> Problem description
Nothing but the listing below, retyped exactly, should appear in the answer.

+++++

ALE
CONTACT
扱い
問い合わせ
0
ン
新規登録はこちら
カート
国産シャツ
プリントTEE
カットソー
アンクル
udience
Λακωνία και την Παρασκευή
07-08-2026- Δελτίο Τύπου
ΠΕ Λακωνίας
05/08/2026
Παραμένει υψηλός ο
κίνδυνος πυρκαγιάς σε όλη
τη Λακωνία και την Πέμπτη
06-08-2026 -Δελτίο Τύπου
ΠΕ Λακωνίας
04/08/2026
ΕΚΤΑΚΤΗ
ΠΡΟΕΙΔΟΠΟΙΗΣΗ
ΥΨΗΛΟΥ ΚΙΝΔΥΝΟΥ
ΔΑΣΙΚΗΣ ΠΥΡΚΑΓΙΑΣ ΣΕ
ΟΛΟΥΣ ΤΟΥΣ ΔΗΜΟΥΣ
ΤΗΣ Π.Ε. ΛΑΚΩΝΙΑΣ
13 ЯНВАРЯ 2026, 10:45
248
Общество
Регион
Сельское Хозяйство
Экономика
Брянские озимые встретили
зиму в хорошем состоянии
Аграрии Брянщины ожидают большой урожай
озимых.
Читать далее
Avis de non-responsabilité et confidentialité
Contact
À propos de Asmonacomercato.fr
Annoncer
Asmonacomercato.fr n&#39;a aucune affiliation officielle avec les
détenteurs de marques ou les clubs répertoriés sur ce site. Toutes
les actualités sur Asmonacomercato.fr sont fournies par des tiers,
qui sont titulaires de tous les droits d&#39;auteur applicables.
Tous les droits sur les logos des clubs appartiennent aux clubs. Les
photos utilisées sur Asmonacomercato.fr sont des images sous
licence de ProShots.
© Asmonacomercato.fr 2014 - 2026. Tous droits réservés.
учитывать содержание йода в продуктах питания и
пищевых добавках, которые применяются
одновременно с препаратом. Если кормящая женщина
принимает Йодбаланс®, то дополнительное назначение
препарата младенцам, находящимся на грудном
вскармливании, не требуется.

+++++

> Exercise response
ALE
CONTACT
扱い
問い合わせ
0
ン
新規登録はこちら
カート
国産シャツ
プリントTEE
カットソー
アンクル
udience
Λακωνία και την Παρασκευή
07-08-2026- Δελτίο Τύπου
ΠΕ Λακωνίας
05/08/2026
Παραμένει υψηλός ο
κίνδυνος πυρκαγιάς σε όλη
τη Λακωνία και την Πέμπτη
06-08-2026 -Δελτίο Τύπου
ΠΕ Λακωνίας
04/08/2026
ΕΚΤΑΚΤΗ
ΠΡΟΕΙΔΟΠΟΙΗΣΗ
ΥΨΗΛΟΥ ΚΙΝΔΥΝΟΥ
ΔΑΣΙΚΗΣ ΠΥΡΚΑΓΙΑΣ ΣΕ
ΟΛΟΥΣ ΤΟΥΣ ΔΗΜΟΥΣ
ΤΗΣ Π.Ε. ΛΑΚΩΝΙΑΣ
13 ЯНВАРЯ 2026, 10:45
248
Общество
Регион
Сельское Хозяйство
Экономика
Брянские озимые встретили
зиму в хорошем состоянии
Аграрии Брянщины ожидают большой урожай
озимых.
Читать далее
Avis de non-responsabilité et confidentialité
Contact
À propos de Asmonacomercato.fr
Annoncer
Asmonacomercato.fr n&#39;a aucune affiliation officielle avec les
détenteurs de marques ou les clubs répertoriés sur ce site. Toutes
les actualités sur Asmonacomercato.fr sont fournies par des tiers,
qui sont titulaires de tous les droits d&#39;auteur applicables.
Tous les droits sur les logos des clubs appartiennent aux clubs. Les
photos utilisées sur Asmonacomercato.fr sont des images sous
licence de ProShots.
© Asmonacomercato.fr 2014 - 2026. Tous droits réservés.
учитывать содержание йода в продуктах питания и
пищевых добавках, которые применяются
одновременно с препаратом. Если кормящая женщина
принимает Йодбаланс®, то дополнительное назначение
препарата младенцам, находящимся на грудном
вскармливании, не требуется.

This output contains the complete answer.